# RCT Benchmark: t-test vs Linear Regression vs DML ATE

In [1]:
import numpy as np
import pandas as pd

from causalkit.data.generators import generate_rct
from causalkit.data.causaldata import CausalData
from causalkit.inference.atte.ttest import ttest
from causalkit.inference.ate.dml_ate_source import dml_ate_source

np.random.seed(42)


## Generate RCT data
We'll generate a balanced (50/50) RCT with a continuous outcome where the treated group's mean exceeds control by 0.5 units.


In [2]:
# Generate clean RCT without legacy ancillary columns
n = 10000
theta = 0.5

df = generate_rct(
    n=n,
    split=0.5,
    random_state=42,
    target_type="normal",
    target_params={"mean": {"A": 0.0, "B": theta}, "std": 1.0},
    k=5,                  # 5 pre-treatment covariates X independent of T
    add_ancillary=False   # <- no legacy/post-treatment columns
)

# Use only baseline X columns as confounders
confounders = [c for c in df.columns if c.startswith("x")]
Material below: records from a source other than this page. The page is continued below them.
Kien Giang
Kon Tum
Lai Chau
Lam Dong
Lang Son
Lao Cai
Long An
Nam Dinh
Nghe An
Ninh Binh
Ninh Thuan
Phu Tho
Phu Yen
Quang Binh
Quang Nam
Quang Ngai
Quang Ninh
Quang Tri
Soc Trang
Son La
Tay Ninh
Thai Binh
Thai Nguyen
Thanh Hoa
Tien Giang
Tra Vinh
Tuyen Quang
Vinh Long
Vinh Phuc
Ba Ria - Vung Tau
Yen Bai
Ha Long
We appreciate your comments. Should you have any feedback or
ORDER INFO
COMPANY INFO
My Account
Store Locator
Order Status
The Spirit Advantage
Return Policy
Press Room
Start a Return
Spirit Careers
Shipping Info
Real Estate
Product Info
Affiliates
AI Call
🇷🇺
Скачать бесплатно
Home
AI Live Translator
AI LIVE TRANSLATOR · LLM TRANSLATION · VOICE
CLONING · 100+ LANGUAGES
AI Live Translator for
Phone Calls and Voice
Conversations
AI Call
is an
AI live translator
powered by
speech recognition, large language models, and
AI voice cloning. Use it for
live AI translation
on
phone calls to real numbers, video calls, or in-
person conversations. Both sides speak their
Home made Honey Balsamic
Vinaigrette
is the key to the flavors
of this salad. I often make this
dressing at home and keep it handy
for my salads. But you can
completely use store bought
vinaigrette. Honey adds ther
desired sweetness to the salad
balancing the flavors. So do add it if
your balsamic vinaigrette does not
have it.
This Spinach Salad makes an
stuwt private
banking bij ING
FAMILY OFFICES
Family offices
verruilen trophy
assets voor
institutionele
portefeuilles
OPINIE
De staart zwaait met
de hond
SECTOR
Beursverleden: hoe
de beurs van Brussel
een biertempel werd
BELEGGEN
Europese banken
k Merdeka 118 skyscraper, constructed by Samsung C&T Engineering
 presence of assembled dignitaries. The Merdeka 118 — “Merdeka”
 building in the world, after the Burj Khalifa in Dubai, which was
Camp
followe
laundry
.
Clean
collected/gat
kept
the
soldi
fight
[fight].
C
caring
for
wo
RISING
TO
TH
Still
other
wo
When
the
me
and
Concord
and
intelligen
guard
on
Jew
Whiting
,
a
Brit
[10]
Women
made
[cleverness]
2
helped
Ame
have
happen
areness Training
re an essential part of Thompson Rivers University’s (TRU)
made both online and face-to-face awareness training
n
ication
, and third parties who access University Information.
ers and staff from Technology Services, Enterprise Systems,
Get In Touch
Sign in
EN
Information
# Wrap in CausalData with new column names
causal_data = CausalData(
    df=df,
    treatment='t',
    outcome='y',
    confounders=confounders
)

In [3]:
causal_data.df.head(100)

Unnamed: 0,y,t,x1,x2,x3,x4,x5
0,1.242044,1.0,0.304717,-1.039984,0.750451,0.940565,-1.951035
1,0.983041,0.0,-1.302180,0.127840,-0.316243,-0.016801,-0.853044
2,1.886970,1.0,0.879398,0.777792,0.066031,1.127241,0.467509
3,1.473005,1.0,-0.859292,0.368751,-0.958883,0.878450,-0.049926
4,-0.383807,1.0,-0.184862,-0.680930,1.222541,-0.154529,-0.428328
...,...,...,...,...,...,...,...
95,0.436576,1.0,-0.339258,1.063852,-1.141938,0.006339,2.597674
96,-0.826800,0.0,0.223080,1.433215,0.091520,0.580777,-0.056783
97,1.375048,1.0,-0.170408,-0.779482,0.430301,-0.851537,0.665585
98,1.878698,0.0,1.085287,0.366531,-0.286249,0.453966,-0.308673


## Wrap in CausalData
We provide a few covariates as confounders for DML (although the data is truly randomized).


In [4]:
from causalkit.eda import CausalEDA
eda = CausalEDA(causal_data)

In [5]:
# 1) Outcome statistics by treatment
eda.outcome_stats()

Unnamed: 0_level_0,count,mean,std,min,p10,p25,median,p75,p90,max
treatment,Unnamed: 1_level_1,Unnamed: 2_level_1,Unnamed: 3_level_1,Unnamed: 4_level_1,Unnamed: 5_level_1,Unnamed: 6_level_1,Unnamed: 7_level_1,Unnamed: 8_level_1,Unnamed: 9_level_1,Unnamed: 10_level_1
0.0,4984,0.001936,0.994248,-3.888142,-1.27391,-0.670266,-0.017448,0.665774,1.269994,3.890842
1.0,5016,0.467173,1.010009,-2.941354,-0.82884,-0.193604,0.464554,1.146434,1.750687,4.528347


In [6]:
# Shows means of confounders for control/treated groups, absolute differences, and SMD values
confounders_balance_df = eda.confounders_means()
display(confounders_balance_df)

Unnamed: 0_level_0,mean_t_0,mean_t_1,abs_diff,smd
confounders,Unnamed: 1_level_1,Unnamed: 2_level_1,Unnamed: 3_level_1,Unnamed: 4_level_1
x1,0.000371,-0.031262,0.031633,-0.031594
x3,0.023309,-0.000897,0.024206,-0.024414
x2,0.010625,-0.007365,0.01799,-0.017972
x5,0.005163,-0.00405,0.009214,-0.009177
x4,-0.001071,0.000134,0.001205,0.001187


## 1) t-test (difference in means)


In [7]:
tt_res = ttest(causal_data, confidence_level=0.95)
tt_res


{'p_value': 3.9956686710790904e-116,
 'absolute_difference': 0.4652369511509771,
 'absolute_ci': (0.4259470794208948, 0.5045268228810593),
 'relative_difference': 24026.959435932917,
 'relative_ci': (21997.851146132984, 26056.06772573285)}

## 2) Linear regression
The coefficient on treatment equals the difference in group means in an RCT.


In [8]:
# Python
import numpy as np
import statsmodels.api as sm

# Outcome
y = causal_data.target.to_numpy()

# Base X (no centering)
X_base = causal_data.df[confounders].to_numpy()
xbar = X_base.mean(axis=0)  # means of confounders, shape (p,)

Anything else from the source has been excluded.